Of immigrants, the saying was that the cowards stayed home and the weak died on the way. One in 10 crossing the Atlantic in steerage did die. But Laskin says “the mystique of the Dakotas” was such that the territory’s population nearly quadrupled in the 1880s. Those who made it, with a trunk or two and the clothes on their backs, reached towns that were perishable scratches on the prairie. They got land, freedom and hope.

And prairie fires. And grasshoppers, 100 billion at a time in roaring clouds a mile high and 100 miles across. And iron weather in which children, disoriented by horizontal streams of snow as hard as rock and fine as dust, froze to death groping their way home from a school 150 yards away.

Lena was 5 in 1882 when her father, a German immigrant, died of smallpox. Her mother remarried twice, having 11 children, eight of whom survived. In August 1887 Lena, her marriage prospects diminished by her smallpox scars, was sent to live with the Woebbeckes and their three children in a two-room house. It was half a mile from the school where she was, five months later, when a cataclysmic cold front came dropping southeast out of Canada at 45 miles per hour.

“To those standing outside,” Laskin writes, “it looked like the northwest corner of the sky was suddenly filling and bulging and ripping open.” In four and a half hours the temperature at Helena, Mont., fell 50 degrees. The prairie air tingled with the electricity of a horizontal thunderstorm. All over the region, school teachers, many of them not much older or more educated than their pupils, had to make life and death decisions about how to get the children home.

“The fear came first,” Laskin writes, “but the cold followed so hard on its heels that it was impossible to tell the difference.” In minutes nostrils were clogged by ice. Eyelids were torn by repeated attempts to prevent them from freezing shut. Unable to see their hands in front of their faces, people died wandering a few yards from their houses, unable to hear, over the keening wind, pots being pounded a few yards away to tell them the way to safety.

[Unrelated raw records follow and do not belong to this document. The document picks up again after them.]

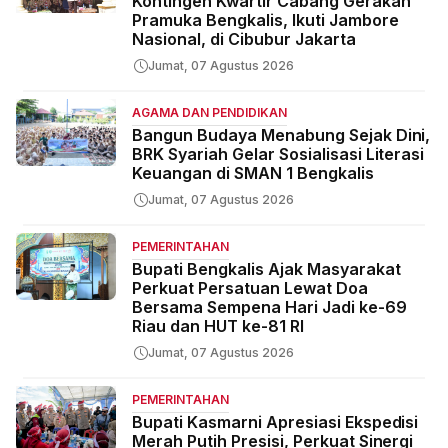
Kontingen Kwartir Cabang Gerakan
Pramuka Bengkalis, Ikuti Jambore
Nasional, di Cibubur Jakarta
Jumat, 07 Agustus 2026
AGAMA DAN PENDIDIKAN
Bangun Budaya Menabung Sejak Dini,
BRK Syariah Gelar Sosialisasi Literasi
Keuangan di SMAN 1 Bengkalis
Jumat, 07 Agustus 2026
PEMERINTAHAN
Bupati Bengkalis Ajak Masyarakat
Perkuat Persatuan Lewat Doa
Bersama Sempena Hari Jadi ke-69
Riau dan HUT ke-81 RI
Jumat, 07 Agustus 2026
PEMERINTAHAN
Bupati Kasmarni Apresiasi Ekspedisi
Merah Putih Presisi, Perkuat Sinergi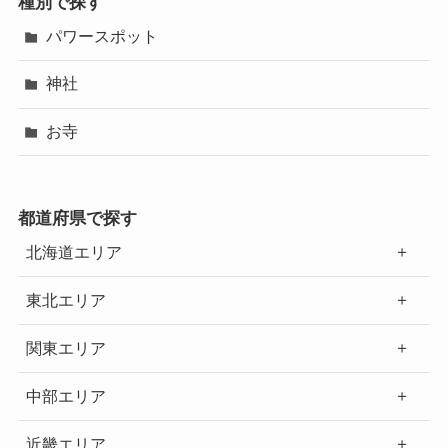
種別で探す
パワースポット
神社
お寺
都道府県で探す
北海道エリア
東北エリア
関東エリア
中部エリア
近畿エリア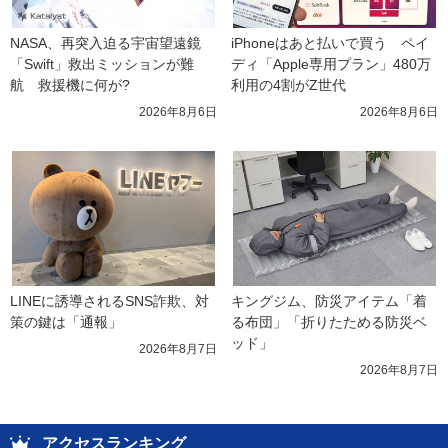
NASA、再突入迫る宇宙望遠鏡
iPhoneはあと払いで買う　ペイ
「Swift」救出ミッションが難
ディ「Apple専用プラン」480万
航　救援機に何が?
利用の4割がZ世代
2026年8月6日
2026年8月6日
LINEに誘導されるSNS詐欺、対
キングジム、防災アイテム「着
策の鍵は「通報」
る布団」「折りたためる防災ベ
ッド」
2026年8月7日
2026年8月7日
アクセスランキング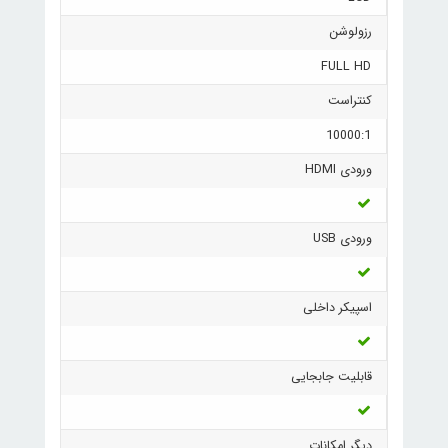
رزولوشن
FULL HD
کنتراست
10000:1
ورودی HDMI
ورودی USB
اسپیکر داخلی
قابلیت جابجایی
دیگر امکانات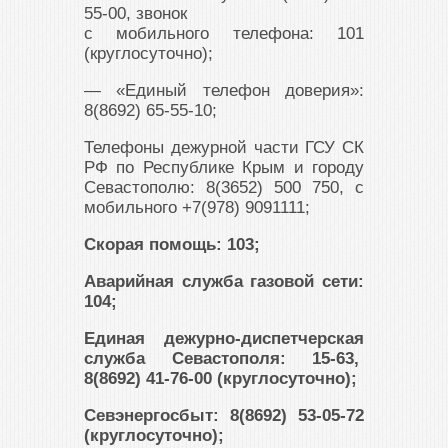
55-00, звонок
с мобильного телефона: 101
(круглосуточно);
— «Единый телефон доверия»:
8(8692) 65-55-10;
Телефоны дежурной части ГСУ СК
РФ по Республике Крым и городу
Севастополю: 8(3652) 500 750, с
мобильного +7(978) 9091111;
Скорая помощь: 103;
Аварийная служба газовой сети:
104;
Единая дежурно-диспетчерская
служба Севастополя: 15-63,
8(8692) 41-76-00 (круглосуточно);
Севэнергосбыт: 8(8692) 53-05-72
(круглосуточно);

“For years afterward,” writes Laskin, “at gatherings of any size in Dakota or Nebraska, there would always be people walking on wooden legs or holding fingerless hands behind their backs or hiding missing ears under hats – victims of the blizzard.” Lena learned to walk on a wooden foot. In 1901, at 24, she married. At 25 she died, perhaps in childbirth, or perhaps of a complication from the amputation necessitated by frostbite.

“Lena was laid to rest in her wedding dress in the graveyard of the Immanuel Lutheran Church near the country crossroads called Ruby. If there ever was a town called Ruby, it has disappeared, as has the Immanuel Lutheran Church. The church cemetery remains – a fenced patch of rough grass studded with headstones between two farmhouses not far from the interstate. A tiny island of the dead in the sea of Nebraska agriculture.”

This Thanksgiving, when you have rendered yourself torpid by ingesting an excess of America’s agricultural bounties, summon thoughts of thanks for the likes of Lena, those whose hard lives paved the stony road to America’s current comforts.